Tools & utilities

Generate toy data

roger.tools.make_toy_data.make_toy_forcing(base_path, ndays=10, nrows=1, ncols=1, event_type='rain', enable_groundwater_boundary=False, enable_crop_phenology=False, float_type='float32')[source]

Make toy forcing with synthetically generated data.

roger.tools.make_toy_data.make_toy_forcing_event(base_path, ta=10, nhours=5, dt=10, nrows=1, ncols=1, event_type='rain', rain_sum=10, heavyrain_sum=60, float_type='float32')[source]

Make toy forcing for a single event with synthetically generated data.
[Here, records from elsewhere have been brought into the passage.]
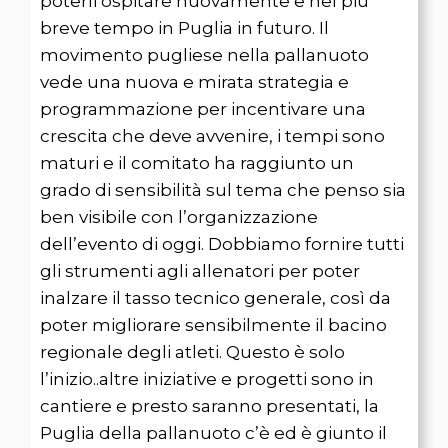
poterli ospitare nuovamente e nel più
breve tempo in Puglia in futuro. Il
movimento pugliese nella pallanuoto
vede una nuova e mirata strategia e
programmazione per incentivare una
crescita che deve avvenire, i tempi sono
maturi e il comitato ha raggiunto un
grado di sensibilità sul tema che penso sia
ben visibile con l’organizzazione
dell’evento di oggi. Dobbiamo fornire tutti
gli strumenti agli allenatori per poter
inalzare il tasso tecnico generale, così da
poter migliorare sensibilmente il bacino
regionale degli atleti. Questo è solo
l’inizio..altre iniziative e progetti sono in
cantiere e presto saranno presentati, la
Puglia della pallanuoto c’è ed è giunto il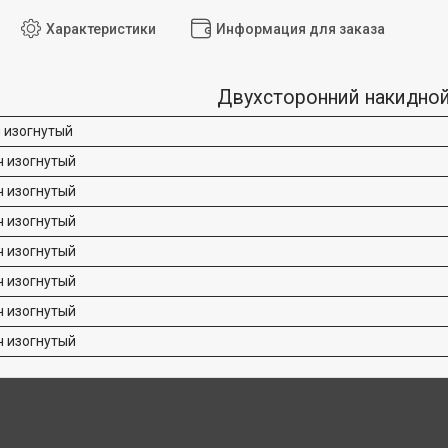
Характеристики
Информация для заказа
Двухсторонний накидно
 изогнутый
 изогнутый
 изогнутый
 изогнутый
 изогнутый
 изогнутый
 изогнутый
 изогнутый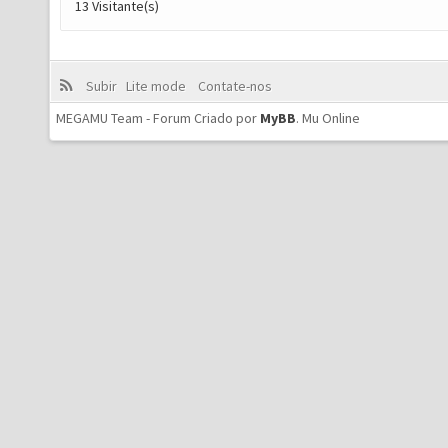
13 Visitante(s)
Subir
Lite mode
Contate-nos
MEGAMU Team - Forum Criado por
MyBB
.
Mu Online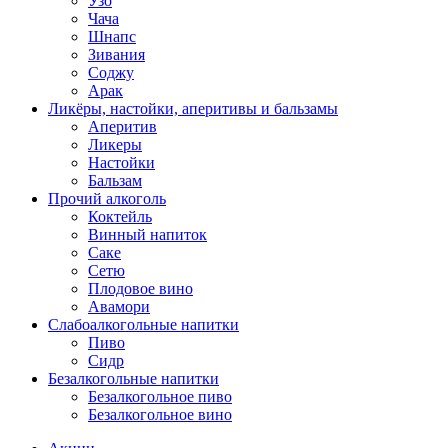
Узо
Чача
Шнапс
Зивания
Соджу
Арак
Ликёры, настойки, аперитивы и бальзамы
Аперитив
Ликеры
Настойки
Бальзам
Прочий алкоголь
Коктейль
Винный напиток
Саке
Сетю
Плодовое вино
Авамори
Слабоалкогольные напитки
Пиво
Сидр
Безалкогольные напитки
Безалкогольное пиво
Безалкогольное вино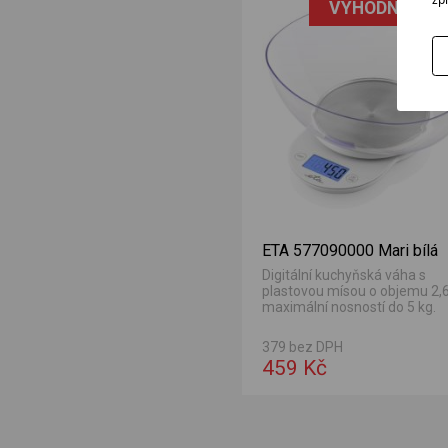
VÝHODNÁ NAB
ETA 577090000 Mari bílá
Digitální kuchyňská váha s
plastovou mísou o objemu 2,6 
maximální nosností do 5 kg.
379 bez DPH
459 Kč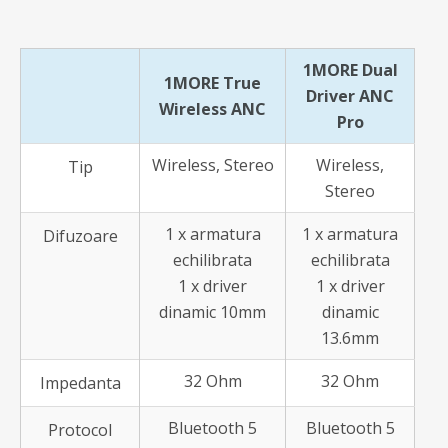
1MORE Dual
1MORE True
Driver ANC
Wireless ANC
Pro
Wireless, Stereo
Wireless,
Tip
Stereo
1 x armatura
1 x armatura
Difuzoare
echilibrata
echilibrata
1 x driver
1 x driver
dinamic 10mm
dinamic
13.6mm
32 Ohm
32 Ohm
Impedanta
Bluetooth 5
Bluetooth 5
Protocol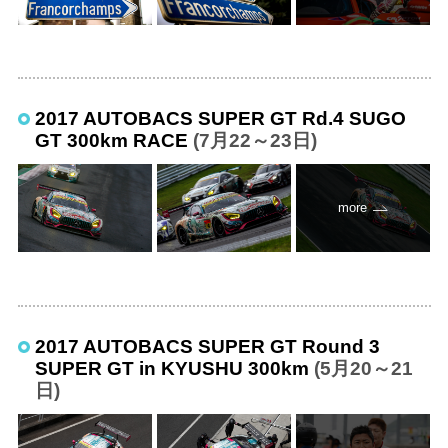
2017 AUTOBACS SUPER GT Rd.4 SUGO
GT 300km RACE
(7月22～23日)
more
2017 AUTOBACS SUPER GT Round 3
SUPER GT in KYUSHU 300km
(5月20～21
日)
roger.tools.make_toy_data.make_toy_forcing_tracer(base_path, tracer='Br', start_date='1/10/2010', ndays=10, nrows=1, ncols=1, float_type='float32')[source]

Make toy forcing with synthetically generated data.

Setup tools

roger.tools.setup.write_crop_rotation(input_dir, nrows=1, ncols=1, float_type='float32')[source]

Writes crop rotation data from CSV to NetCDF

Parameters:
  • input_dir (Path) – path to directory with input data

  • nrows (int, optional) – number of rows

  • ncols (int, optional) – number of columns

roger.tools.setup.write_forcing_event(input_dir, nrows=1, ncols=1, uniform=True, prec_correction=False, float_type='float32')[source]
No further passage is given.